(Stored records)
+++
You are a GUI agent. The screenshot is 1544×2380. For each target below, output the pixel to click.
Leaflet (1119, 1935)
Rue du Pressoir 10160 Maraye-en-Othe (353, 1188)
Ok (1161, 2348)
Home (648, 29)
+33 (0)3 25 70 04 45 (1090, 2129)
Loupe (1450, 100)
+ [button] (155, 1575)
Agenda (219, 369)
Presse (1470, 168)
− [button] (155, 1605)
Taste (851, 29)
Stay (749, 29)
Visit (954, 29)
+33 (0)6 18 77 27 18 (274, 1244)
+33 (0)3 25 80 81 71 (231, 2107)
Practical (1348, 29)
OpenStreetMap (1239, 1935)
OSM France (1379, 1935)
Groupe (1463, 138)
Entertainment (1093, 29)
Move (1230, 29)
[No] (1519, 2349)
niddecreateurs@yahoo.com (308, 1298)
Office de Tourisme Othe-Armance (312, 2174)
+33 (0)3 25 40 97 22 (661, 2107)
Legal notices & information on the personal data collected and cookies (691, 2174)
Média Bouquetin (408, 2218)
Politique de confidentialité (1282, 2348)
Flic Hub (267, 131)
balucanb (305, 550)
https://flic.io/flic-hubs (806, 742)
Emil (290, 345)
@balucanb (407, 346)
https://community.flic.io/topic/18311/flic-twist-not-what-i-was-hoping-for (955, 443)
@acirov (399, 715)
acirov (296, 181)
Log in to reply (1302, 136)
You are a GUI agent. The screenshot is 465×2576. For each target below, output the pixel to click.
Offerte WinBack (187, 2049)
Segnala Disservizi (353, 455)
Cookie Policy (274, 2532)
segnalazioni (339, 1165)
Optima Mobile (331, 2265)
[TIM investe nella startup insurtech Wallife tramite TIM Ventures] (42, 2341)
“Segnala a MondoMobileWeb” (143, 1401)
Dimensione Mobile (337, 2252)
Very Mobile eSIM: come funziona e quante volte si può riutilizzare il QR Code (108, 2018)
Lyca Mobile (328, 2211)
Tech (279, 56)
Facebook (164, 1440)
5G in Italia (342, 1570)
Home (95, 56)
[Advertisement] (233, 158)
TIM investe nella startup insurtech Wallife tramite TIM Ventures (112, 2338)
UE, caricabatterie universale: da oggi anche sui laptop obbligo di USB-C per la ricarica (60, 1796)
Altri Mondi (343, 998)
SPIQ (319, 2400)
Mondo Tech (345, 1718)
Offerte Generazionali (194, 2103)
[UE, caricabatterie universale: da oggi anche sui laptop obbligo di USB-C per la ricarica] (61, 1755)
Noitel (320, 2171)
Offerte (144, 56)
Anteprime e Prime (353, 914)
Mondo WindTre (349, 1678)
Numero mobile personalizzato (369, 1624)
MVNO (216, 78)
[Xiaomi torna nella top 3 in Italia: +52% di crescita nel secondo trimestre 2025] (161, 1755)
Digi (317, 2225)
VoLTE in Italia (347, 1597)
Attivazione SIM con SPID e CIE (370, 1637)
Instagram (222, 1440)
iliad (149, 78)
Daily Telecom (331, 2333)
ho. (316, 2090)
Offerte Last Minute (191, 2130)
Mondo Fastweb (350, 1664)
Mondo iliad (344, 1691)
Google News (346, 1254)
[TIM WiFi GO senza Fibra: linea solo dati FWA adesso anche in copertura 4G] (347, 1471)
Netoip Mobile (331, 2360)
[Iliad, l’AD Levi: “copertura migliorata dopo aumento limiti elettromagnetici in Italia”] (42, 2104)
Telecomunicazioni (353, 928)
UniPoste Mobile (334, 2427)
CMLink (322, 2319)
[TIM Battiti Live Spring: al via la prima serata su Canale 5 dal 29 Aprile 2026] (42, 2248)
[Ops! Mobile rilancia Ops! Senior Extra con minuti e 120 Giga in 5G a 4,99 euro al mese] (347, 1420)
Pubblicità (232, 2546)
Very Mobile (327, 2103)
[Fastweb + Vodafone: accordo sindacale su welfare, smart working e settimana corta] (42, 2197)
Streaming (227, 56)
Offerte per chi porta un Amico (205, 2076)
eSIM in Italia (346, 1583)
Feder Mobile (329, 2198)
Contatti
+++
**Your goal**
From the first line of the data above through the line containing "Groupe (1463, 138)", repeat each line exactly, and add nothing.

**Response**
You are a GUI agent. The screenshot is 1544×2380. For each target below, output the pixel to click.
Leaflet (1119, 1935)
Rue du Pressoir 10160 Maraye-en-Othe (353, 1188)
Ok (1161, 2348)
Home (648, 29)
+33 (0)3 25 70 04 45 (1090, 2129)
Loupe (1450, 100)
+ [button] (155, 1575)
Agenda (219, 369)
Presse (1470, 168)
− [button] (155, 1605)
Taste (851, 29)
Stay (749, 29)
Visit (954, 29)
+33 (0)6 18 77 27 18 (274, 1244)
+33 (0)3 25 80 81 71 (231, 2107)
Practical (1348, 29)
OpenStreetMap (1239, 1935)
OSM France (1379, 1935)
Groupe (1463, 138)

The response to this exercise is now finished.